A major corporate superannuation fund has joined the ranks of super funds announcing plans to achieve net zero greenhouse carbon emissions by 2050.
The $22 billion corporate fund has announced goals that will reduce current greenhouse gas emissions by 45% by 2030, in line with the fund's objective of helping to provide a secure financial future for members, said Chris Davies, TelstraSuper CEO.
"Climate change is a systemic risk that needs to be pro-actively measured and managed to help provide a secure future for our current and future members," Davies said. "As a large investor, we can influence what the future looks like while proactively managing risk in our portfolios, and we take that very seriously."
Over the next 12 months, TelstraSuper has flagged steps that it will take including targeting specific investments in low carbon opportunities, reviewing passive listed equity benchmarks, measuring baseline emissions and disclosing to members the first quantitative report of the listed equities greenhouse gas emissions, and enhancing guidelines for external manager assessment and mandates to incorporate climate change expectations and climate metrics
As part of the plan, the fund will look to boost its investment in opportunities that are expected to do well from the transition to a net zero emissions world, Davies said.

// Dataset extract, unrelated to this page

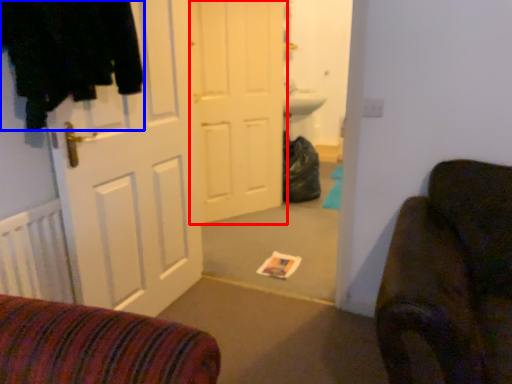 Question: Among these objects, which one is nearest to the camera, door (highlighted by a red box) or clothing (highlighted by a blue box)?

Choices:
 (A) door
 (B) clothing

Answer: (B)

"We already invest in a range of clean energy infrastructure such as wind and solar electricity generators around the world," Davies said. "We're looking to build on this and will be targeting specific investments in low carbon opportunities."

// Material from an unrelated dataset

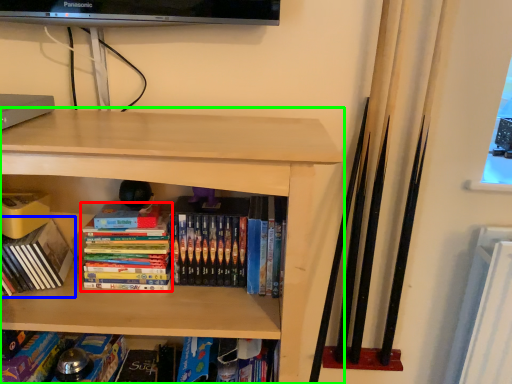 Question: Which object is the closest to the book (highlighted by a red box)? Choose among these: book (highlighted by a blue box) or shelf (highlighted by a green box).

Choices:
 (A) book
 (B) shelf

Answer: (A)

TelstraSuper has also commenced measuring its organisational greenhouse gas footprint, in line with international and Australian best practice accounting standards.
"We are committed to being part of the solution to climate change so will reduce emissions where possible and offset the remainder of our footprint to become carbon neutral," Davies said. "We've recently sought certification under the Australian Government's Climate Active program and are awaiting the outcome."
Telstra has a defined Climate Change Plan and is a member of the Australian Council of Superannuation Investors (ACSI) as well as the Climate Action 100+ initiative. Recently, Climate Action 100+ released its first benchmark of the targeted companies with which its members are engaging. The benchmark report noted that the world's largest greenhouse gas emitters have a long way to go on delivering on net-zero emissions promises.
A number of superannuation funds have set net zero targets, including the $12.8 billion NGS Super, which has set a target of carbon neutrality by 2030.